In support, Parker submitted evidence that the equitable estoppel claim would have been successful, namely, the demand to arbitrate on January 26, 2010, and the February 8, 2010 email exchange. This evidence showed Malanga’s counsel assured Parker that “you have your agreement that the S/L is now deemed tolled so you are not prejudiced” and “that your demand constituted commencement of the action for S/Ls purposes which is all I think you need at this point.” Further, David Parker attested in his declaration that he had worked on many cases with Malanga’s attorney. He was therefore comfortable relying on these assurances when he chose not to file a formal arbitration demand or complaint before the limitations period expired. If he had known that Malanga would subsequently refuse to arbitrate, he would have timely filed the complaint or sought arbitration.
At the time of the settlement, the trial court had not yet ruled on Malanga’s summary judgment motion. Without a decision by the trial court, it was speculative to assume the statute of limitations defense would have won the day for Malanga, given the evidence described above. In addition, Malanga did not lack other defenses or arguments to rebut Gunter’s claims against him. Indeed, Malanga made several merits-based arguments, at least one of which stemmed from the arbitrator’s findings regarding Mann’s culpability in the construction dispute. This evidence, coupled with the timing of the settlement, is sufficient to shift the burden to Malanga.
We are also persuaded by the settle and sue cases that Parker met their initial burden to show Gunter cannot establish damages. The basis for Gunter’s malpractice claim is identical to the settle and sue cases. Just as in Marshak, Gunter complained he “accepted a lower settlement offer than [he] would have, but for the anticipated failure of the equitable estoppel argument. In other words, [Parker’s] failures with respect to the statute of limitations in the Malanga Action resulted in a worsened position for negotiating a settlement.” This allegation highlights the speculation necessary to consider Gunter’s damages claim. As in Namikas, there is no indication that Malanga would have made a higher offer at the settlement conference and what that higher offer would have been.

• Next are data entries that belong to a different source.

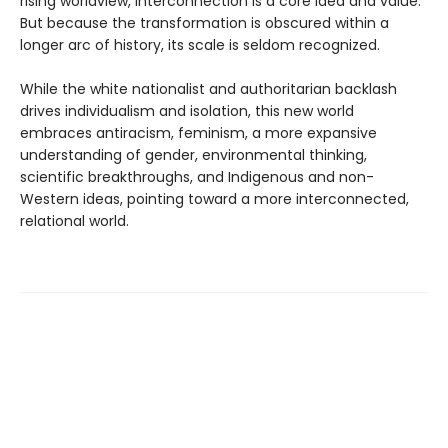
rising worldview, interconnection is a core idea and value.
But because the transformation is obscured within a
longer arc of history, its scale is seldom recognized.
While the white nationalist and authoritarian backlash
drives individualism and isolation, this new world
embraces antiracism, feminism, a more expansive
understanding of gender, environmental thinking,
scientific breakthroughs, and Indigenous and non-
Western ideas, pointing toward a more interconnected,
relational world.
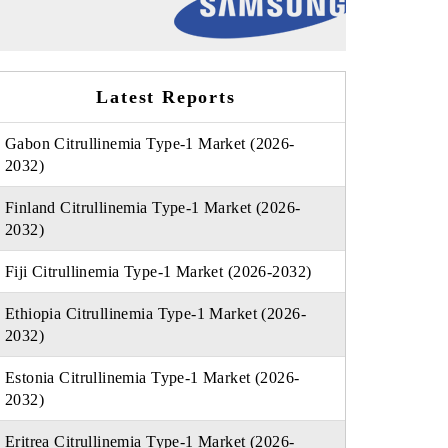
Latest Reports
Gabon Citrullinemia Type-1 Market (2026-
2032)
Finland Citrullinemia Type-1 Market (2026-
2032)
Fiji Citrullinemia Type-1 Market (2026-2032)
Ethiopia Citrullinemia Type-1 Market (2026-
2032)
Estonia Citrullinemia Type-1 Market (2026-
2032)
Eritrea Citrullinemia Type-1 Market (2026-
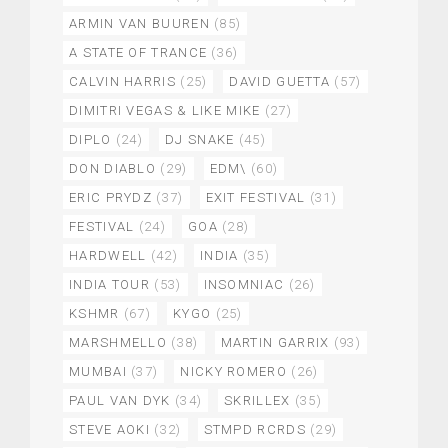
ARMIN VAN BUUREN
(85)
A STATE OF TRANCE
(36)
CALVIN HARRIS
(25)
DAVID GUETTA
(57)
DIMITRI VEGAS & LIKE MIKE
(27)
DIPLO
(24)
DJ SNAKE
(45)
DON DIABLO
(29)
EDM\
(60)
ERIC PRYDZ
(37)
EXIT FESTIVAL
(31)
FESTIVAL
(24)
GOA
(28)
HARDWELL
(42)
INDIA
(35)
INDIA TOUR
(53)
INSOMNIAC
(26)
KSHMR
(67)
KYGO
(25)
MARSHMELLO
(38)
MARTIN GARRIX
(93)
MUMBAI
(37)
NICKY ROMERO
(26)
PAUL VAN DYK
(34)
SKRILLEX
(35)
STEVE AOKI
(32)
STMPD RCRDS
(29)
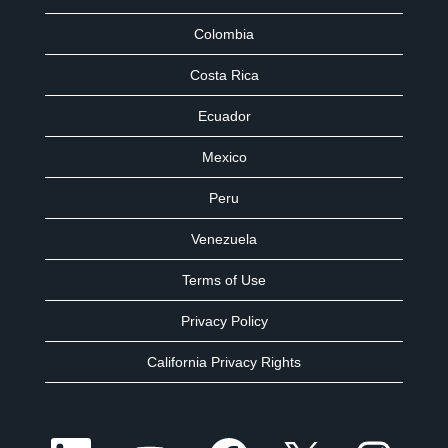
Colombia
Costa Rica
Ecuador
Mexico
Peru
Venezuela
Terms of Use
Privacy Policy
California Privacy Rights
O
O
O
O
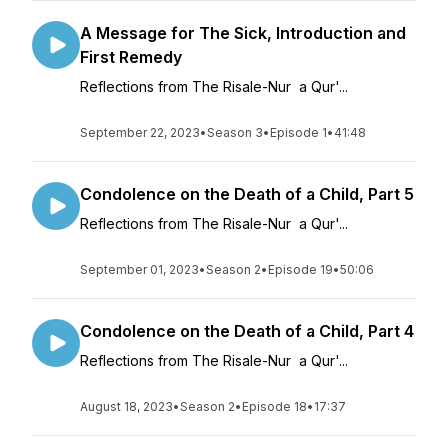
A Message for The Sick, Introduction and
First Remedy
Reflections from The Risale-Nur a Qur'...
September 22, 2023
•
Season 3
•
Episode 1
•
41:48
Condolence on the Death of a Child, Part 5
Reflections from The Risale-Nur a Qur'...
September 01, 2023
•
Season 2
•
Episode 19
•
50:06
Condolence on the Death of a Child, Part 4
Reflections from The Risale-Nur a Qur'...
August 18, 2023
•
Season 2
•
Episode 18
•
17:37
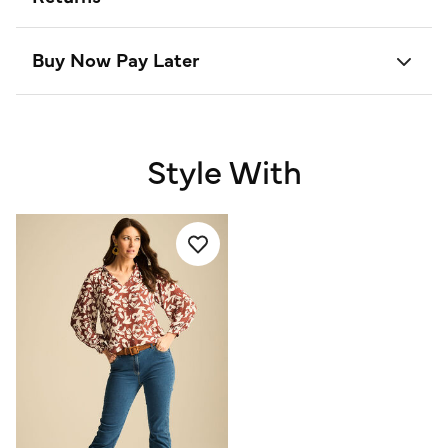
Buy Now Pay Later
Style With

C. Gunter Failed to Meet His Burden to Show the Existence of a Triable Issue of Material Fact
Gunter must now demonstrate a triable issue of material fact as to causation and damages. Gunter asserts Malanga’s and his expert’s declarations show that a reasonable mind could conclude Malanga would have offered more to settle absent the statute of limitations defense. We disagree.
Malanga’s declaration described the HJK case and asserted he was forced to argue Gunter substantially complied with the contract when he terminated HJK due to Mann’s negligence. At the time of the arbitration, he believed Gunter was “likely” to win because he presented “so much evidence” HJK failed to complete the work as promised. He was surprised when the arbitrator ruled in favor of HJK.
Malanga also stated he was confident he would defeat any claim of equitable estoppel because he did nothing to delay arbitration or induce Parker’s reliance. Malanga therefore expected to win summary judgment, but decided to settle to limit his exposure and “be done with the case.” Malanga further disclosed “the statute of limitations argument was a major component in deciding what amount to offer.”
Edward McKinnon was offered as an expert on insurance industry custom and practice relating to claims settlement where a statute of limitations defense is at issue. McKinnon opined the statute of limitations defense created a “significant risk that Malanga could successfully defeat the Gunters’ claims at trial.” He explained, the statute of limitations argument created an “all or nothing” situation, giving Malanga’s insurer a significant advantage during settlement negotiations and thus the insurer made a settlement offer that was far below Malanga’s policy limits.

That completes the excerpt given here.